> [Exercise details]: Only the lines from the one that contains "Dostępne samochody używane" through the final line of the entries should be repeated, exactly as written.

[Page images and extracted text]
◇ ◇ ◇

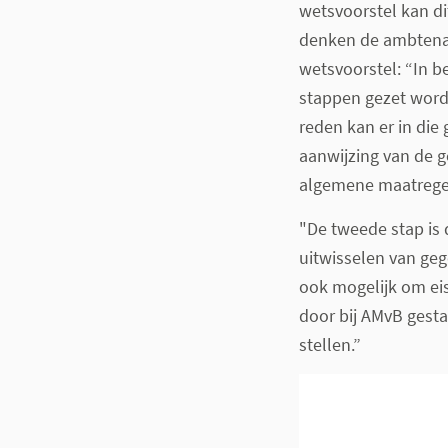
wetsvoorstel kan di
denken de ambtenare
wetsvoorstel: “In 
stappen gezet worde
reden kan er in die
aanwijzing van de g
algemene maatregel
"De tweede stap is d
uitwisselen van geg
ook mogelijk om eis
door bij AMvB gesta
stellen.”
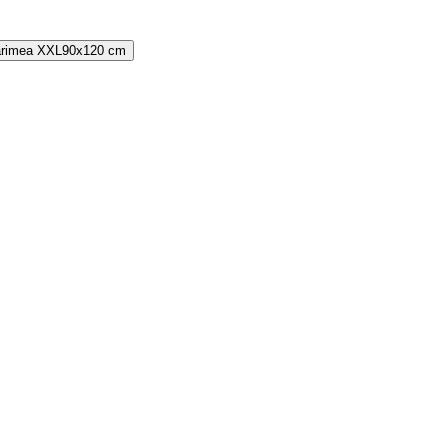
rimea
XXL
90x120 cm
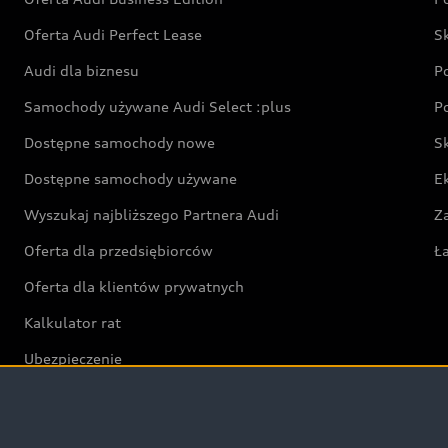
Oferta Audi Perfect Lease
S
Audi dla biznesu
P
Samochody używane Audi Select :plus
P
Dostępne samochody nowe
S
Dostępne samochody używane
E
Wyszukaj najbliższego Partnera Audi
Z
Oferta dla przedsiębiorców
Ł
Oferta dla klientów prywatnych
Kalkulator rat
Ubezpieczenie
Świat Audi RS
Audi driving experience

◇ ◇ ◇

> [Solution to the problem]:
Dostępne samochody używane
E
Wyszukaj najbliższego Partnera Audi
Z
Oferta dla przedsiębiorców
Ł
Oferta dla klientów prywatnych
Kalkulator rat
Ubezpieczenie
Świat Audi RS
Audi driving experience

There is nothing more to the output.